About twenty workers from different crafts of the Canal’s Civil Works and Facilities Maintenance Division are participating in the works, supported by collaborators from other sections, such as crane operators, riggers and engineers.
As soon as the pier is secured on the piles, like little ants, the craftsmen begin the next phase: the cleaning of the marine fauna adhered to the submersible surface over the years. In total, the work plan contemplates five phases or rehabilitation tasks.
“The works basically consist of cleaning the pontoons, preparing the surface and giving it the industrial coating by means of an epoxy anticorrosive primer with a high solids finish, as well as welding, reinforcing the steel structures and placing the sacrificial anodes to prevent corrosion,” says Avelino Cevallos, the supervisor in charge of the works.
Cevallos, a civil engineer, explains that corrective maintenance of the submersible structure of the pier is carried out every five years; but in that interval, minor work is carried out on the non-submersible parts, such as changing the wooden deck structure, the fenders and the counterweight beams that keep the pier level.
The works were completed in a period of seven days, and is part of a dock maintenance plan, both for the tugboats and for the floating craft that transport the deck attendants (cable passers) and the pilots in each transit operation through the interoceanic waterway, explains Cevallos.
In the middle of the interview, our young interlocutor pauses…and then resumes with more energy to proudly affirm: “In the Panama Canal we have a very strong maintenance culture, which has allowed us to maintain uninterrupted and safe operations for more than one hundred years”. It is true that this maintenance culture has made it possible for the century-old locks to operate today with the same or greater efficiency than when they made possible the inaugural transit of the steamship Ancon on August 15, 1914.

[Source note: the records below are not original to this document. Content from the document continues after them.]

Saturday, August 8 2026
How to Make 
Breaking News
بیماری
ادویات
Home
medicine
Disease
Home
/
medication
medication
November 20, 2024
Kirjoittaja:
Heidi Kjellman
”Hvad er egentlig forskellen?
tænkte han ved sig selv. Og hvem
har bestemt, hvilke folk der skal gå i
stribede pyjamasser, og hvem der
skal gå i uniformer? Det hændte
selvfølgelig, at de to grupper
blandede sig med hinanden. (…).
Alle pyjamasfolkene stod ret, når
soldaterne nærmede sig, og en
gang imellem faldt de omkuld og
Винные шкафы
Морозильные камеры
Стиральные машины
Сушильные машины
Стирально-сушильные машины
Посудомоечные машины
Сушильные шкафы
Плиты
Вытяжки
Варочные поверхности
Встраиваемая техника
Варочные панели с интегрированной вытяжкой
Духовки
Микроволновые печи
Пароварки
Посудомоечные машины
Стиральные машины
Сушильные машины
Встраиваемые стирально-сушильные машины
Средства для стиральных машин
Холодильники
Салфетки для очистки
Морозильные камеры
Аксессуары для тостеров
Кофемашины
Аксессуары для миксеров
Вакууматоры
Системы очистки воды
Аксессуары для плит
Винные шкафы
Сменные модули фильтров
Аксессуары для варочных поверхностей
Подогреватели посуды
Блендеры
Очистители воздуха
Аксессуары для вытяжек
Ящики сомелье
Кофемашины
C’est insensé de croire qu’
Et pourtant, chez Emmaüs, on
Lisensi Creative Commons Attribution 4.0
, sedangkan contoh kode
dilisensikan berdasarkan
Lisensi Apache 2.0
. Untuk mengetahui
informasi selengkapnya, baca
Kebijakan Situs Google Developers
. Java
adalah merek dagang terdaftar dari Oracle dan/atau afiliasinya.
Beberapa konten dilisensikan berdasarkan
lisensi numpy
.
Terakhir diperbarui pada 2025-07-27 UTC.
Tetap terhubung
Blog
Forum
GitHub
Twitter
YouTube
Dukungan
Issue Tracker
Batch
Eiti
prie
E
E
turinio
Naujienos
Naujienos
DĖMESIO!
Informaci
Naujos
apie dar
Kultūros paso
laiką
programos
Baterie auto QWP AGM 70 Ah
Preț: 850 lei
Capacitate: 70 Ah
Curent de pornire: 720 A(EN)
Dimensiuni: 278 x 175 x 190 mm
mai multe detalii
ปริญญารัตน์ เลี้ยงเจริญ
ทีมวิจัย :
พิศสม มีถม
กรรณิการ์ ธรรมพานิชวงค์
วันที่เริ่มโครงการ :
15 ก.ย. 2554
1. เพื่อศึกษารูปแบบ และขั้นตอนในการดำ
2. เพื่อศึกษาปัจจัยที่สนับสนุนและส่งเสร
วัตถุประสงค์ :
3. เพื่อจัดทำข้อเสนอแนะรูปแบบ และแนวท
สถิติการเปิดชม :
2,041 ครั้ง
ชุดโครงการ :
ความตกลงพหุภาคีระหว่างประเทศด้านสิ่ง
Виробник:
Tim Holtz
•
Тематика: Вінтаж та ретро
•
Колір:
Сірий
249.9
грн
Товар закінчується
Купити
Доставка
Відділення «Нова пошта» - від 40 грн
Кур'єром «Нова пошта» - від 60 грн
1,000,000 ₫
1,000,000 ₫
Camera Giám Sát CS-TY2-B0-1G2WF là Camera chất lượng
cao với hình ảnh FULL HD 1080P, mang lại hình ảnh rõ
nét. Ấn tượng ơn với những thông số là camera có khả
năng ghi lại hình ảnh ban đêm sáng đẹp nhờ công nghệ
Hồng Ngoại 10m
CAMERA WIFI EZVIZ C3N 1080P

“Here at the Canal we take great care of our structures and equipment. We are proud to contribute to ensure that operations are maintained continuously and safely,” said Cevallos.
Between the second and fourth day of this work plan, the craftsmen prepared the surface of the pontoons with ecological blasting and painting.
This stage is crucial to ensure that the structure to be returned to the water is safe, since residual scale on steel surfaces is not a suitable base for applying modern high-performance protective coatings. It is therefore removed by abrasive blasting with water and sand.
By Thursday, April 15th, the reinforcement weld was applied, while on the seventh day, the wooden deck was installed. This task marked the end of the major maintenance of the Diablo pier.
The following Saturday, at first light and taking advantage of the high tide, the 75-ton capacity land crane 179 returned the heavy floating structure to the water. It will be ready to serve the tug and floating craft crews for the next five years, which may mark its end, after some 60 years of service, to make way for a new structure.